Re: Zustandslosigkeit bei Verschränkung messbar?

mahado hat geschrieben:A1 und A2 seien ein miteinander verschränktes Teilchenpaar.

A1 und A2 können folgende Zustände haben:
1. Keinen Zustand
2. Zustand Rechts
3. Zustand Links

Den Fall "keinen Zustand" gibt es nicht. Was du meinst ist, dass sich das Quantenobjekt in einem Zustand befindet, in dem für eine bestimmte Observable (Messgröße) noch kein fester Wert vorliegt.

Betrachten wir ein verschränktes Photonenpaar mit Gesamtspin Null; sein Quantenzustand lautet formal |0>; man kann diesen schreiben als Superposition von Einzelzuständen

|0> = |+->a + |-+>a

In |+-> hat das erste Photon den Zustand "Spin up", das zweite den Zustand "Spin down". In |-+> ist es genau umgekehrt. D.h. tatsächlich "hat" kein Photon im Zustand |0> "für sich alleine" einen definierten Spinwert. Darüberhinaus ist auch die Richtung, bzgl. derer der Spin festgelegt wird, noch nicht definiert; der Index "a" bezeichnet eine beliebige, frei wählbare Achse, die in |0> nicht auftritt; |0> ist unabhängig von "a".

mahado hat geschrieben:Ich denke, es gilt:
Solange A1 noch keinen definierbaren Zustand hat, hat A2 auch keinen.
Sobald A1 den Zustand „rechts“ hat, hat A2 sofort den Zustand „links“.

"Sobald" impliziert etwas zeitliches. Aber es existiert keine zeitliche Abfolge im Sinne von Kausalität. "Falls" wäre besser. Ansonsten denke ich, dass du auf dem richtigen Weg bist.

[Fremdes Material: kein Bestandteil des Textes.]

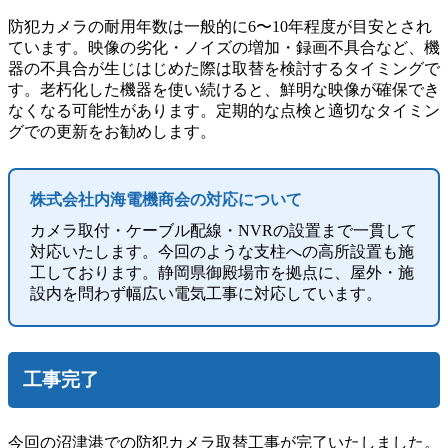
防犯カメラの耐用年数は一般的に6〜10年程度が目安とされ
ています。映像の劣化・ノイズの増加・録画不具合など、機
器の不具合が生じはじめた際は取替を検討するタイミングで
す。老朽化した機器を使い続けると、鮮明な映像が確保でき
なくなる可能性があります。定期的な点検と適切なタイミン
グでの更新をお勧めします。
株式会社内海電機商会の対応について
カメラ取付・ケーブル配線・NVRの設置まで一貫して
対応いたします。今回のような支柱への高所設置も施
工しております。静岡県御殿場市を拠点に、屋外・施
設内を問わず幅広い電気工事に対応しています。
工事完了
今回の沼津港での防犯カメラ取替工事が完了いたしました。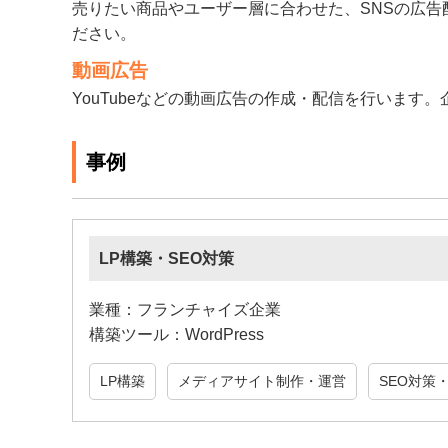
売りたい商品やユーザー層に合わせた、SNSの広告配信を
ださい。
動画広告
YouTubeなどの動画広告の作成・配信を行いま
事例
LP構築・SEO対策
業種：フランチャイズ企業
構築ツール：WordPress
LP構築
メディアサイト制作・運営
SEO対策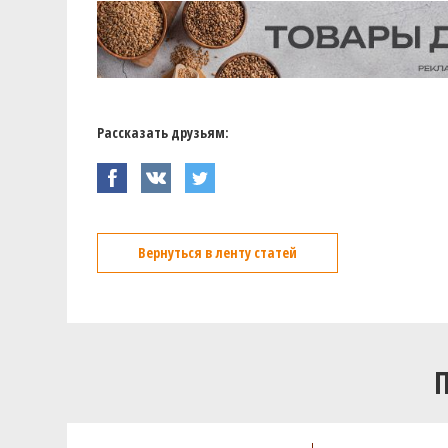
Рассказать друзьям:
Вернуться в ленту статей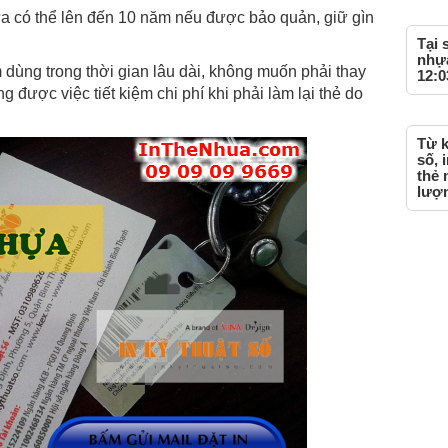
a có thể lên đến 10 năm nếu được bảo quản, giữ gìn
Tại 
nhựa
dùng trong thời gian lâu dài, không muốn phải thay
12:0
g được việc tiết kiệm chi phí khi phải làm lại thẻ do
Từ k
số, 
thẻ 
lượ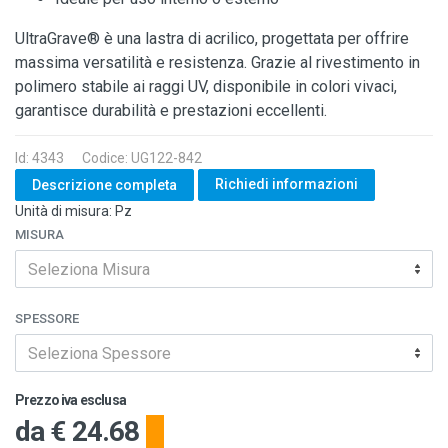
UltraGrave® è una lastra di acrilico, progettata per offrire
massima versatilità e resistenza. Grazie al rivestimento in
polimero stabile ai raggi UV, disponibile in colori vivaci,
garantisce durabilità e prestazioni eccellenti.
Id: 4343
Codice: UG122-842
Richiedi informazioni
Descrizione completa
Unità di misura: Pz
MISURA
Seleziona Misura
SPESSORE
Seleziona Spessore
Prezzo iva esclusa
da
€ 24.68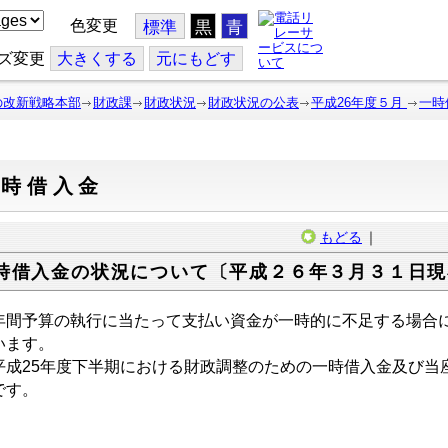
色変更
標準
黒
青
ズ変更
大
きくする
元
にもどす
の改新戦略本部
財政課
財政状況
財政状況の公表
平成26年度５月
一時
一時借入金
もどる
｜
時借入金の状況について〔平成２６年３月３１日現
間予算の執行に当たって支払い資金が一時的に不足する場合に
います。
成25年度下半期における財政調整のための一時借入金及び当
です。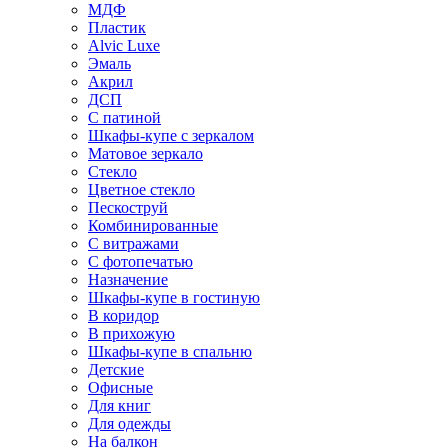
МДФ
Пластик
Alvic Luxe
Эмаль
Акрил
ДСП
С патиной
Шкафы-купе с зеркалом
Матовое зеркало
Стекло
Цветное стекло
Пескоструй
Комбинированные
С витражами
С фотопечатью
Назначение
Шкафы-купе в гостиную
В коридор
В прихожую
Шкафы-купе в спальню
Детские
Офисные
Для книг
Для одежды
На балкон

mahado hat geschrieben:Kann man feststellen (messen), ob A1 oder A2 noch keinen Zustand hat oder wird bei jeder Messung immer automatisch ein Zustand (rechts oder links) erzeugt?

Man kann in der QM nichts feststellen, ohne etwas zu messen. D.h. man kann grundsätzlich nicht feststellen, wie sich ein Quantenobjekt vor bzw. ohne Beobachtung verhält. Man kann dafür Gleichungen verwenden, die seit Jahrzehnten immer zu korrekten Ergebnissen geführt haben, aber ob diese Gleichungen lediglich ein praktisches Werkzeug (instrumentalistisch) zur Vorhersage von Messergebnissen sind, oder ob sie etwas darüber aussagen, was vor einen Messung tatsächlich, real geschieht oder existiert, kann man prinzipiell weder theoretisch herleiten noch praktisch = experimentell überprüfen.

Im obigen Beispiel verhält es sich wie folgt:

Von einen Beobachter, der das erste Teilchen misst, muss zunächst der Zustand |0> verwendet werden, um die Messergebnisse vorherzusagen. Hat er bzgl. einer von ihm definierten Achse "a" einen Spin gemessen, z.B. +, dann darf er (für sich) ab sofort dem Teilchenpaar sicher den Zustand |+->a zuschreiben. Dies ist für ihn korrekt und liefert auch für das zweite Teilchen korrekte Vorhersagen.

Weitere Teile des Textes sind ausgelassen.